When the court receives the petition, it issues a summons to the other spouse, referred to as the respondent. The respondent has a set number of day in which to respond to the facts contained in the petition.
Second Stage: Discovery And Review Of Financial Statements
Once the respondent answers the petition, the attorneys for both parties begin the process of discovery. During this time, the attorneys review their clients’ financial statements and any other documents that may reveal assets and provide insight into each party’s expenses. This is done with the goal of determining a fair division of the marital property following the divorce.
Both spouses may be required to field questions from the attorneys. This is done during an oral deposition. This is a procedure used to gain better insight into the financial status of each spouse and to uncover any inconsistencies that place one of the spouses at a disadvantage.
Third Stage: Motions, Hearings, And Orders
Oftentimes, the lawyers for the divorcing couple will have conflicting views on how to approach a given issue. For example, one spouse may want short-term spousal support while the trial is underway. If the other spouse is resistant to the idea, the lawyers may ask the court judge to decide the matter. A motion and objection are filed for this reason.
The judge will call a hearing during which both attorneys present their respective cases. Once the judge has heard both sides, he or she will issue an order regarding the matter. This order is considered final.
Motions can be filed, and orders issued, for a wide range of circumstances. But the basic procedure as described above remains the same.

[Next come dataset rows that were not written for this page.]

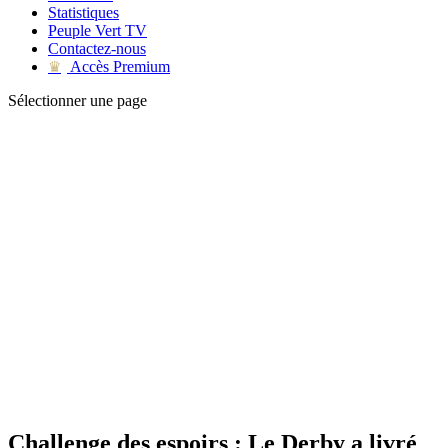
Statistiques
Peuple Vert TV
Contactez-nous
Accès Premium
♛
Sélectionner une page
Challenge des espoirs : Le Derby a livré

Fourth Stage: Resolving Disputes Prior To Trial
At this point in the divorce process, the case is ready to be heard in court. The only thing needed is a trial date, which is provided by the judge. It’s important to realize that in many jurisdictions, there is a significant inventory of cases to be heard. For this reason, trial dates can potentially be scheduled a year or more in the future.
Many judges try to handle this problem by requiring divorcing couples to make a final attempt to resolve issues before going to trial. Doing so can cut down the time needed to hear the case. It can also result in better settlement terms than those decreed by the judge.
Fifth Stage: The Divorce Trial
The actual trial may require very little time depending on the circumstances. If the divorcing spouses were able to resolve a significant number of issues prior to the trial, it should proceed smoothly. Otherwise, the proceedings may take substantial time, increasing the expense.
Both parties’ attorneys offer opening statements and provide evidence. Rebuttals of the evidence follow along with closing arguments. The judge then issues a ruling on each issue that remains unresolved between the couple.
Sixth Stage: Finalizing The Divorce
The last step is to finalize the divorce. This is accomplished by creating a divorce decree, a document that grants the couple a termination, or dissolution, of their marriage. It may include details regarding the court’s decisions on various issues. As such, the decree might address how the couple’s property is to be divided, how custody of their children is to be handled, and the terms of any spousal or child support.
With the decree issued, the couple’s divorce is considered final. They are expected to comply fully with the court’s decisions.
The process described above can be very expensive and time-consuming. This is one of the reasons divorcing spouses are advised to resolve matters without seeking a trial. Moreover, the decisions rendered by the court are oftentimes considered unfair by both parties, making a trial even less appealing.